-- ABOUT THIS TASK --
Your task is to repeat exactly the lines below between the line holding "d security patches." and the line holding "endly e-commerce website", inclusive, and only those.

STUDY MATERIAL Block Start

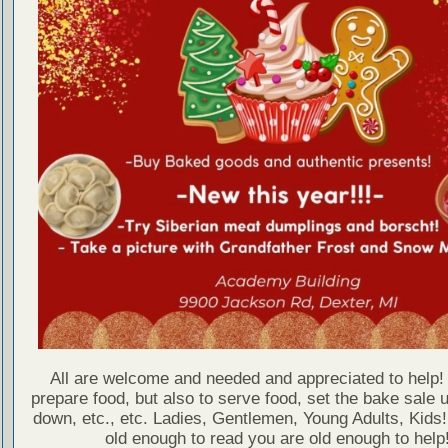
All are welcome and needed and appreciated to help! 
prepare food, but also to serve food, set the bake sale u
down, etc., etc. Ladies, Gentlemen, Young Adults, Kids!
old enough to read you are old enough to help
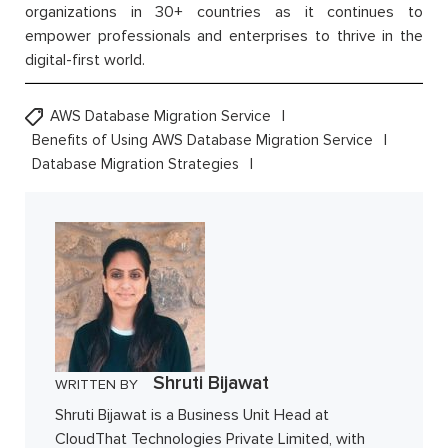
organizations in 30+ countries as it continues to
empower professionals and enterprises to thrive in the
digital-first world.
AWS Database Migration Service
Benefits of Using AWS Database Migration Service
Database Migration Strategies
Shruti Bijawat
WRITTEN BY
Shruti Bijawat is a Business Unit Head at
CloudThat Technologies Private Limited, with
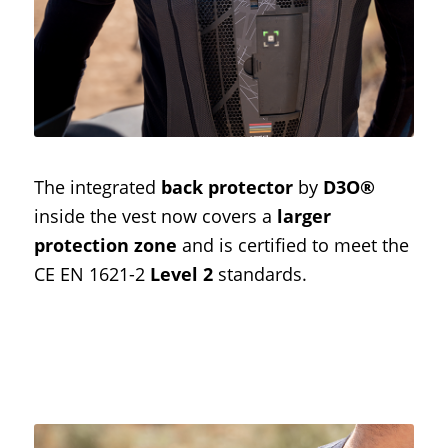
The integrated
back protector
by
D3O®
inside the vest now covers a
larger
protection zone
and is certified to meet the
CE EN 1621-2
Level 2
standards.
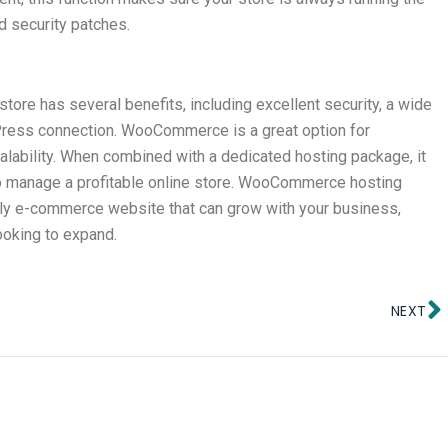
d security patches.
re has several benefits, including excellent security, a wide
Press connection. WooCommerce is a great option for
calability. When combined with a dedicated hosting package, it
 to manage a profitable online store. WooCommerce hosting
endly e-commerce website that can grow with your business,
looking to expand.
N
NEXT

STUDY MATERIAL Block End
STUDY MATERIAL Block Start

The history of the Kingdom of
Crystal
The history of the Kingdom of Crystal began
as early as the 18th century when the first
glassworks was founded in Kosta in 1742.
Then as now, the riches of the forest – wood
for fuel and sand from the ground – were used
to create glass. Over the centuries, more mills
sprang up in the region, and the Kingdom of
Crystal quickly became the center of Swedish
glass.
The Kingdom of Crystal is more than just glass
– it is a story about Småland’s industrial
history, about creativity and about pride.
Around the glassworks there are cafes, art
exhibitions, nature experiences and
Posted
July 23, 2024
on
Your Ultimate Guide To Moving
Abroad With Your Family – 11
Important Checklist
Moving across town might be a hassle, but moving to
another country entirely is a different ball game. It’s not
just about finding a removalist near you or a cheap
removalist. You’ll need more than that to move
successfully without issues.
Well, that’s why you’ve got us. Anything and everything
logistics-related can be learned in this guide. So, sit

STUDY MATERIAL Block End
STUDY MATERIAL Block Start

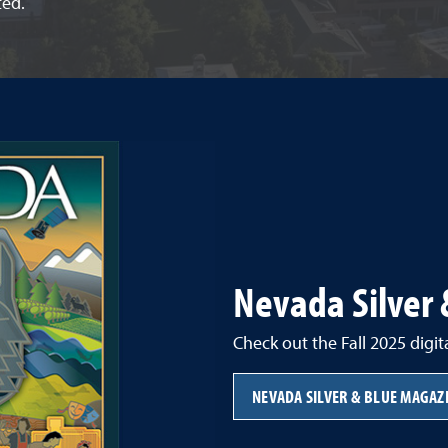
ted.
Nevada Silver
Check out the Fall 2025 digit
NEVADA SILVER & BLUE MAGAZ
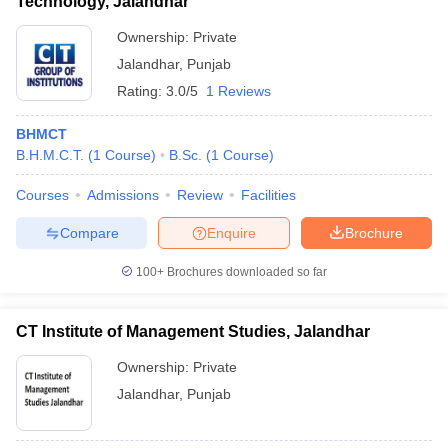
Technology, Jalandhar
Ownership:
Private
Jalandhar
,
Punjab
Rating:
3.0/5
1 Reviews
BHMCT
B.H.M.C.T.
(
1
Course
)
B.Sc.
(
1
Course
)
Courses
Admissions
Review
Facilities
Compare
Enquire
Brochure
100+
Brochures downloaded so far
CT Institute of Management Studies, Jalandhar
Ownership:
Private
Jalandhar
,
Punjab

STUDY MATERIAL Block End

-- FINISHED TASK --
d security patches.
re has several benefits, including excellent security, a wide
Press connection. WooCommerce is a great option for
calability. When combined with a dedicated hosting package, it
 to manage a profitable online store. WooCommerce hosting
endly e-commerce website that can grow with your business,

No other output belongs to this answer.